MATERIAL AND METHOD:

Chemicals and reagents:

Histamine, Clonidine, chlorpheniramine maleate, ketotifen, ethanol, saline water, carrageenan, diclofenac sodium.

Experimental Animals:

The Albino mice (25-30 g), Wistar rats (150–170 g), and guinea pig (350–400 g) were, housed in the polypropylene cages at a temperature of 22 ± 2 °C, with 12 h day-light cycle. During whole experiments, animals were fed with a balanced diet and water ad libitum. The experimental protocol of the study was approved by the Institutional Animal Ethical Committee (CPCSEA/IAEC/CP-PL/10/2023) of Sudhakarrao Naik Institute of Pharmacy, Pusad.

Collection and authentication of Plant material:

The plant was collected from the kitchen gardens of the Umarkhed city of Yavatmal district in December and January. The plant was authenticated by Dr. Ramkrishna Sakhre, Department of Material Science, Ayurvedic College, pusad, yavatmal445204.
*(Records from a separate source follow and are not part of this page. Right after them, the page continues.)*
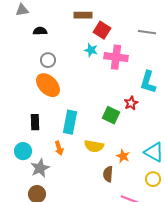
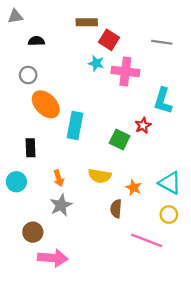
gray circle: (48, 60) -> (28, 75), moved
cyan rectangle: (70, 122) -> (75, 125), moved
gray star: (40, 168) -> (61, 205), moved

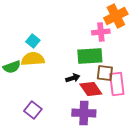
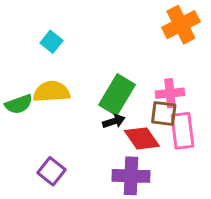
pink cross: (101, 32) -> (170, 93), moved
cyan square: (33, 41) -> (51, 42), moved
green rectangle: (90, 56) -> (117, 95), moved, turned -55

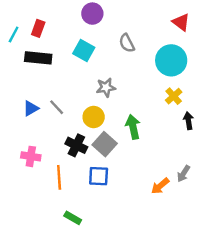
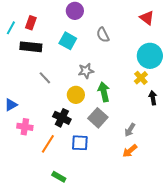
cyan circle: (171, 60) -> (150, 56), moved
gray line: (57, 107) -> (45, 78), moved
blue triangle: (31, 108) -> (11, 105), moved
green arrow: (133, 127) -> (104, 92), moved
gray square: (105, 144) -> (98, 118), moved
gray arrow: (183, 174) -> (130, 130), moved
orange line: (59, 177) -> (48, 144), turned 36

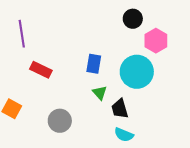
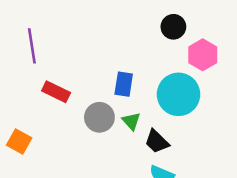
black trapezoid: (120, 109) -> (157, 142), turned -30
gray circle: (60, 121) -> (99, 117), moved

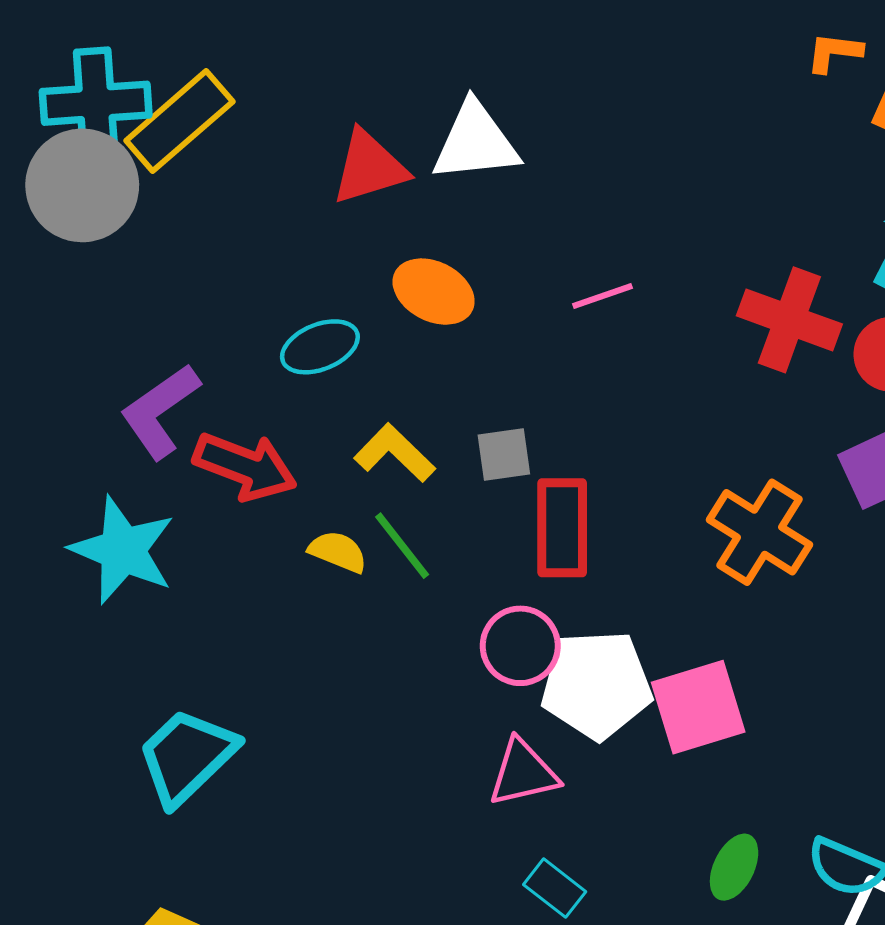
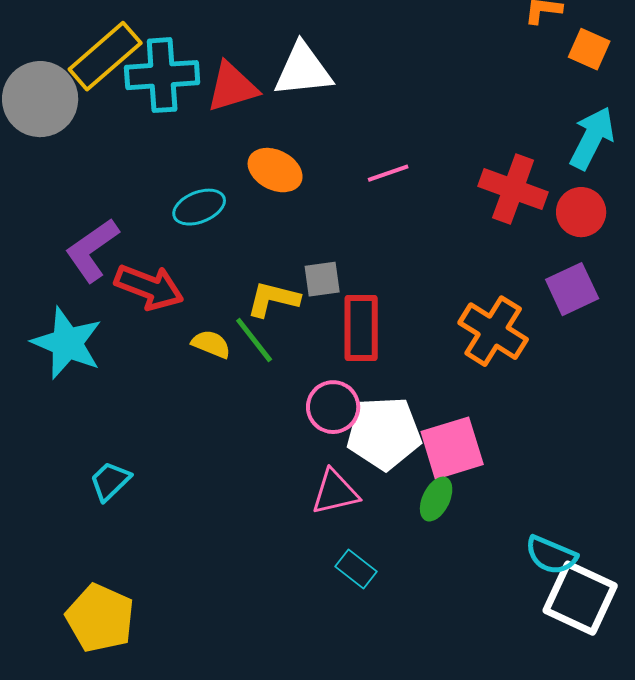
cyan cross: (96, 103) -> (162, 75), moved
yellow L-shape: (395, 453) -> (273, 299), moved, turned -30
cyan trapezoid: (187, 756) -> (110, 481), size x0.6
green ellipse: (734, 867) -> (436, 499), moved

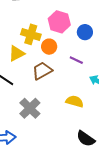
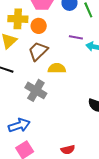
purple line: (76, 60) -> (76, 37), moved
yellow semicircle: (75, 101) -> (57, 68), moved

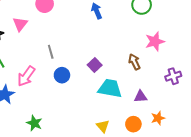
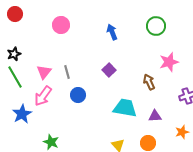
pink triangle: (20, 24) -> (44, 72), moved
purple square: (95, 65) -> (109, 70), moved
orange star: (158, 118) -> (182, 132), moved

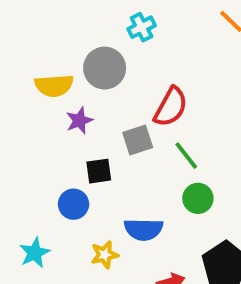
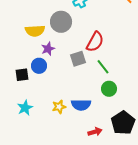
black square: (99, 171) -> (22, 75), moved
blue circle: (74, 204) -> (39, 66), moved
cyan star: (35, 253) -> (25, 108), moved
yellow star: (105, 255) -> (59, 107), moved

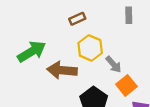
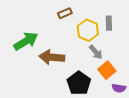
gray rectangle: (129, 15) -> (109, 23), moved
yellow hexagon: (90, 48) -> (88, 30), moved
Preparation of the extract:

The fresh Aloe barbadensis miller leaves were washed thoroughly 2-3 times with distilled water and air-dried. A few of these leaves were chopped into small pieces and ground into a fine powder with the help of a grinder machine, and a mortar pestle and polyethylene bags were used to store them. These bags were kept in the oven for further analysis. The dried powder was extracted with 70% ethanol by using the Soxhlet apparatus.

Phytochemical Screening:

The obtained ethanolic extract was tested for various chemical constituents with the help of qualitative chemical tests ¹¹.

Acute Toxicity Study:

The acute oral toxicity study on the whole leaf and green rind extracts of A. vera was conducted according to the ‘Up and Down’ method described in OECD guideline 425. Nulliparous, non-pregnant female Wistar albino rats were used. For each extract, the animals were randomly divided into 4 groups, each having 3 rats. A single animal was administered a starting dose of 175mg/kg and observed for a period of 48h. The animal was observed continuously for the first 30min post-administration, every 1h for 4h, then once daily for 48h for signs of toxicity including bodyweight variation, salivation, tremors, convulsions, diarrhea, changes in the skin, fur, eyes, and mucous membranes, or death before the next doses of 550, 1750 and 5000mg/kg were administered. In addition, the animals were monitored daily for an additional 12 days for delayed signs of toxicity and mortality. The body weights were taken on day 0, day 7, and day 14. Finally, the LD50 was determined¹².

Evaluation of Anti-Asthmatic Activity:

1. Clonidine-induced catalepsy in mice-

Albino mice will be divided into four groups (n=3). The inducer control group received distilled water (10ml/kg p.o.), The standard group received pheniramine malate (10mg/kg. I.p.). The third and fourth groups will receive EEAB at doses of 200 and 400 mg/kg body weight. p.o. respectively.All the groups will receive Clonidine (1mg/kg s c.) 1 hr after the drug administration and the duration of catalepsy will be measured at (15,30, 60, 90, 120, 150, and 180 min). Evaluation: A decrease in the duration of catalepsy is calculated versus control. Standard and test groups are compared with the control group¹³.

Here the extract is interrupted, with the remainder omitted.